Perhaps one of the most universally appealing locations in all of Manhattan, the lake and its surrounding lawns are packed on this Labor Day afternoon. The stifling heat has rendered all but the most valiant of birds silent; but New Yorkers are more resilient. In their hordes they seek out the water, the vast expanse a soothing oasis in the middle of metropolis. Families, gaggles of girlfriends, solo travelers and wistful couples all find themselves slowing at the sight of the water and, most majestically, Bow Bridge.
Finished in 1862 and recently refurbished, the Bridge – also nicknamed Proposal Bridge – is low-lying and simple, the swirls on its sides reminiscent of ice cream. Adorned by four large urns spilling over with luscious red flowers, it exudes romance. As it glows in the sunlight, many observers are only able to snap a few photos before scampering back into the shade, defeated by the heat.
The brave include a besotted couple who stop a stranger for a photo and pose for numerous shots before they are satisfied. His arm around her waist, her looking up into his eyes – it’s the very image of an engagement announcement. When their photographer asks if he has indeed popped the question, there is only laughter and a reddening of his cheeks in response.
Back on the water, a child points and giggles at the crash from the safety of her own boat. The vivid blue life preserver wrapped around her explains her confidence – or perhaps it comes from the reassuring figure of her father who mans the oars, sweat blooming across his T-shirt as he skillfully rows the boat around the carnage and into the lagoon. There is no splashing here, just the silence of the wood cutting through water.
Overhead, a helicopter dips and hovers lazily, a manmade dragonfly.

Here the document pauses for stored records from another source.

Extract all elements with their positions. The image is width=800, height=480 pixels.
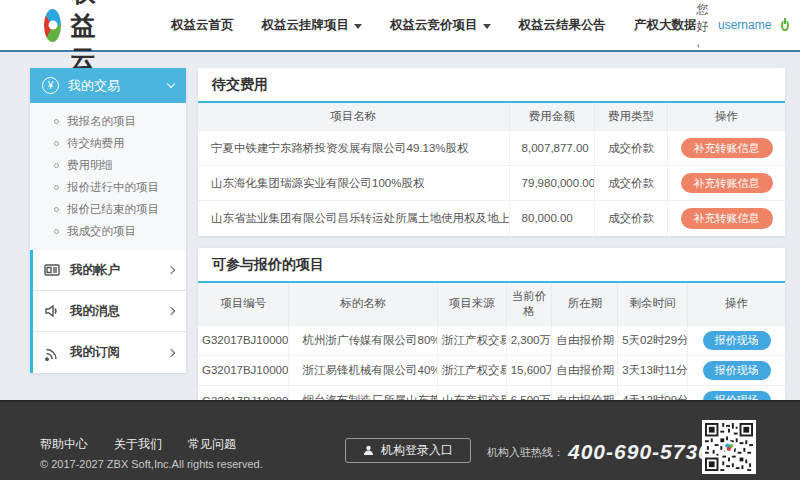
phase-cell: 自由报价期 — [552, 325, 618, 355]
hotline-label: 机构入驻热线： — [487, 445, 564, 460]
column-header: 操作 — [668, 103, 785, 131]
main-nav: 权益云首页 权益云挂牌项目 权益云竞价项目 权益云结果公告 产权大数据 — [171, 17, 697, 34]
project-name-cell: 山东省盐业集团有限公司昌乐转运处所属土地使用权及地上建筑物 — [198, 201, 509, 236]
footer: 帮助中心 关于我们 常见问题 © 2017-2027 ZBX Soft,Inc.… — [0, 400, 800, 480]
fee-type-cell: 成交价款 — [594, 131, 667, 166]
nav-label: 权益云挂牌项目 — [262, 17, 350, 34]
nav-item-home[interactable]: 权益云首页 — [171, 17, 234, 34]
column-header: 费用金额 — [509, 103, 594, 131]
supplement-transfer-info-button[interactable]: 补充转账信息 — [681, 208, 773, 228]
target-name-cell: 杭州浙广传媒有限公司80%股权 — [289, 325, 438, 355]
table-row: G32017BJ1000063 杭州浙广传媒有限公司80%股权 浙江产权交易所 … — [198, 325, 785, 355]
bullet-icon — [54, 207, 59, 212]
org-login-label: 机构登录入口 — [381, 442, 453, 459]
hotline: 机构入驻热线： 400-690-5730 — [487, 440, 711, 464]
fee-amount-cell: 8,007,877.00 — [509, 131, 594, 166]
person-icon — [363, 445, 374, 456]
top-header: 权益云 权益云首页 权益云挂牌项目 权益云竞价项目 权益云结果公告 产权大数据 … — [0, 0, 800, 52]
nav-label: 权益云结果公告 — [519, 17, 607, 34]
table-row: 宁夏中铁建宁东路桥投资发展有限公司49.13%股权 8,007,877.00 成… — [198, 131, 785, 166]
username-link[interactable]: username — [718, 18, 771, 32]
copyright-text: © 2017-2027 ZBX Soft,Inc.All rights rese… — [40, 458, 263, 470]
sidebar-item-bidding-in-progress[interactable]: 报价进行中的项目 — [30, 176, 186, 198]
sidebar-item-registered-projects[interactable]: 我报名的项目 — [30, 110, 186, 132]
sidebar-item-closed-deals[interactable]: 我成交的项目 — [30, 220, 186, 242]
bullet-icon — [54, 141, 59, 146]
target-name-cell: 浙江易锋机械有限公司40%股权 — [289, 355, 438, 385]
chevron-right-icon — [167, 348, 175, 356]
remaining-time-cell: 5天02时29分 — [618, 325, 688, 355]
sidebar-item-my-messages[interactable]: 我的消息 — [33, 291, 186, 332]
sidebar-sections: 我的帐户 我的消息 我的订阅 — [30, 250, 186, 373]
column-header: 费用类型 — [594, 103, 667, 131]
sidebar: ¥ 我的交易 我报名的项目 待交纳费用 费用明细 报价进行中的项目 — [30, 68, 186, 373]
logo[interactable]: 权益云 — [44, 0, 113, 75]
sidebar-sub-label: 我成交的项目 — [67, 224, 136, 239]
panel-title: 待交费用 — [198, 68, 785, 103]
bidding-room-button[interactable]: 报价现场 — [703, 361, 771, 380]
column-header: 剩余时间 — [618, 283, 688, 326]
phase-cell: 自由报价期 — [552, 355, 618, 385]
hotline-number: 400-690-5730 — [568, 440, 711, 464]
yen-icon: ¥ — [42, 77, 59, 94]
bullet-icon — [54, 119, 59, 124]
bidding-room-button[interactable]: 报价现场 — [703, 331, 771, 350]
column-header: 当前价格 — [506, 283, 552, 326]
sidebar-section-label: 我的帐户 — [70, 262, 120, 279]
footer-link-help-center[interactable]: 帮助中心 — [40, 436, 88, 453]
nav-label: 权益云首页 — [171, 17, 234, 34]
nav-item-big-data[interactable]: 产权大数据 — [634, 17, 697, 34]
column-header: 项目来源 — [437, 283, 506, 326]
sidebar-item-my-trades[interactable]: ¥ 我的交易 — [30, 68, 186, 103]
sidebar-submenu: 我报名的项目 待交纳费用 费用明细 报价进行中的项目 报价已结束的项目 我成交的… — [30, 103, 186, 250]
bullet-icon — [54, 229, 59, 234]
fee-amount-cell: 79,980,000.00 — [509, 166, 594, 201]
column-header: 操作 — [688, 283, 785, 326]
bullet-icon — [54, 185, 59, 190]
logo-icon — [44, 9, 61, 42]
nav-label: 权益云竞价项目 — [390, 17, 478, 34]
table-row: 山东海化集团瑞源实业有限公司100%股权 79,980,000.00 成交价款 … — [198, 166, 785, 201]
nav-label: 产权大数据 — [634, 17, 697, 34]
sidebar-sub-label: 报价进行中的项目 — [67, 180, 159, 195]
dropdown-arrow-icon — [483, 24, 491, 29]
user-area: 您好 , username — [697, 1, 789, 49]
org-login-button[interactable]: 机构登录入口 — [345, 438, 471, 463]
qr-code — [702, 420, 756, 474]
sidebar-item-bidding-ended[interactable]: 报价已结束的项目 — [30, 198, 186, 220]
supplement-transfer-info-button[interactable]: 补充转账信息 — [681, 138, 773, 158]
footer-link-faq[interactable]: 常见问题 — [188, 436, 236, 453]
nav-item-auction-projects[interactable]: 权益云竞价项目 — [390, 17, 491, 34]
sidebar-item-pending-fees[interactable]: 待交纳费用 — [30, 132, 186, 154]
logo-text: 权益云 — [70, 0, 113, 75]
project-name-cell: 宁夏中铁建宁东路桥投资发展有限公司49.13%股权 — [198, 131, 509, 166]
sidebar-sub-label: 待交纳费用 — [67, 136, 125, 151]
logout-icon[interactable] — [781, 20, 789, 31]
sidebar-item-fee-details[interactable]: 费用明细 — [30, 154, 186, 176]
column-header: 标的名称 — [289, 283, 438, 326]
id-card-icon — [44, 262, 60, 278]
table-row: G32017BJ1000058 浙江易锋机械有限公司40%股权 浙江产权交易所 … — [198, 355, 785, 385]
table-header-row: 项目编号 标的名称 项目来源 当前价格 所在期 剩余时间 操作 — [198, 283, 785, 326]
dropdown-arrow-icon — [354, 24, 362, 29]
sidebar-section-label: 我的订阅 — [70, 344, 120, 361]
sidebar-item-my-subscriptions[interactable]: 我的订阅 — [33, 332, 186, 373]
project-name-cell: 山东海化集团瑞源实业有限公司100%股权 — [198, 166, 509, 201]
sidebar-item-my-account[interactable]: 我的帐户 — [33, 250, 186, 291]
fee-type-cell: 成交价款 — [594, 201, 667, 236]
nav-item-listing-projects[interactable]: 权益云挂牌项目 — [262, 17, 363, 34]
project-id-cell: G32017BJ1000058 — [198, 355, 289, 385]
sidebar-section-label: 我的消息 — [70, 303, 120, 320]
nav-item-result-announcements[interactable]: 权益云结果公告 — [519, 17, 607, 34]
table-row: 山东省盐业集团有限公司昌乐转运处所属土地使用权及地上建筑物 80,000.00 … — [198, 201, 785, 236]
speaker-icon — [44, 303, 60, 319]
fee-amount-cell: 80,000.00 — [509, 201, 594, 236]
sidebar-sub-label: 我报名的项目 — [67, 114, 136, 129]
supplement-transfer-info-button[interactable]: 补充转账信息 — [681, 173, 773, 193]
footer-link-about-us[interactable]: 关于我们 — [114, 436, 162, 453]
sidebar-main-label: 我的交易 — [68, 77, 120, 95]
source-cell: 浙江产权交易所 — [437, 355, 506, 385]
greeting-text: 您好 , — [697, 1, 712, 49]
footer-links: 帮助中心 关于我们 常见问题 — [40, 436, 236, 453]
source-cell: 浙江产权交易所 — [437, 325, 506, 355]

Two women take up a spot on a bench lining the path, their attention focused on two dripping popsicles rather than the bridge before them. Finally looking up, the blonde’s lips quirk upwards and she turns to her friend, the gleam of gossip clear in her eyes.
“Did you know Harry was going to propose to Kate here, in one of those boats?”
Immediately the brunette’s interest is peaked. A drop of melted orange ice splatters unobserved on the sidewalk.
“Yes, he had the ring and everything. Apparently it was too difficult getting the box out of his pocket while also rowing the boat.” A giggle escapes and the two women begin laughing loudly, for once drawing the attention away from the collision on the lake. Noticing their audience, they fall silent once more. The air is disturbed only by the soothing rhythm of sandals slapping on concrete.
After several attempts, the converged boats at last are separated, triumphant shouts ringing out. As they finally continue on their way, a young woman snaps a photo of a cluster of reeds. On closer inspection, the stern of a boat can be seen. Shrouded by the stalks, oblivious to the accident only feet away, a couple lies in repose. A ring sparkles on her left hand.
Written 09/09/15 for NYU assignment.